• DIRECTIONS FOR THIS TASK:
Only one span of the listing below should come back. It runs from the line with "cọc móng, ý" through the line with "hàng có nhiều chọn lựa phù hợp với các tuyến", and each of its lines must be reproduced exactly.

• PROVIDED INFORMATION:
%%

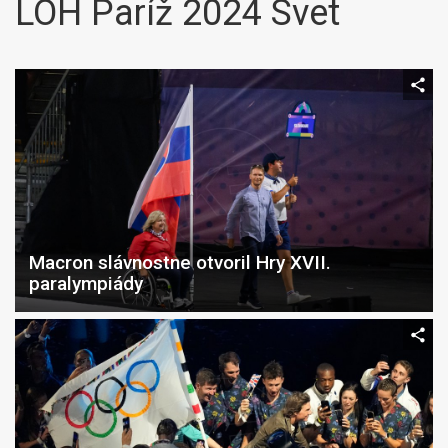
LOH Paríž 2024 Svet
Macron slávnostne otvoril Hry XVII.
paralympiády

%%
%%

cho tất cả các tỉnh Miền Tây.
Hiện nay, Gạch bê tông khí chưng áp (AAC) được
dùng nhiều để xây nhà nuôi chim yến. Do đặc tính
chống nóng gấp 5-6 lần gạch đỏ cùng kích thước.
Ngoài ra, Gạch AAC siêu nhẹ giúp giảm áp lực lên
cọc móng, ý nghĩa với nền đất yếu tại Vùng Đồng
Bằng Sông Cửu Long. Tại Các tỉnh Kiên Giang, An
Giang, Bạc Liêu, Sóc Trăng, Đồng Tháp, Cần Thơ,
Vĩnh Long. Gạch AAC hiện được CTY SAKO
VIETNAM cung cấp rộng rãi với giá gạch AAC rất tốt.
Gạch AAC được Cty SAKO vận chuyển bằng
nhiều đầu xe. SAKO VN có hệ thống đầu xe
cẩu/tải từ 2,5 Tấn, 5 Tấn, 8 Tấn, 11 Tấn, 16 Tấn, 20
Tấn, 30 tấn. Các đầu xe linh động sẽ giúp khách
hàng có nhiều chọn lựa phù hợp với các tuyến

%%

• WRITTEN ANSWER:
cọc móng, ý nghĩa với nền đất yếu tại Vùng Đồng
Bằng Sông Cửu Long. Tại Các tỉnh Kiên Giang, An
Giang, Bạc Liêu, Sóc Trăng, Đồng Tháp, Cần Thơ,
Vĩnh Long. Gạch AAC hiện được CTY SAKO
VIETNAM cung cấp rộng rãi với giá gạch AAC rất tốt.
Gạch AAC được Cty SAKO vận chuyển bằng
nhiều đầu xe. SAKO VN có hệ thống đầu xe
cẩu/tải từ 2,5 Tấn, 5 Tấn, 8 Tấn, 11 Tấn, 16 Tấn, 20
Tấn, 30 tấn. Các đầu xe linh động sẽ giúp khách
hàng có nhiều chọn lựa phù hợp với các tuyến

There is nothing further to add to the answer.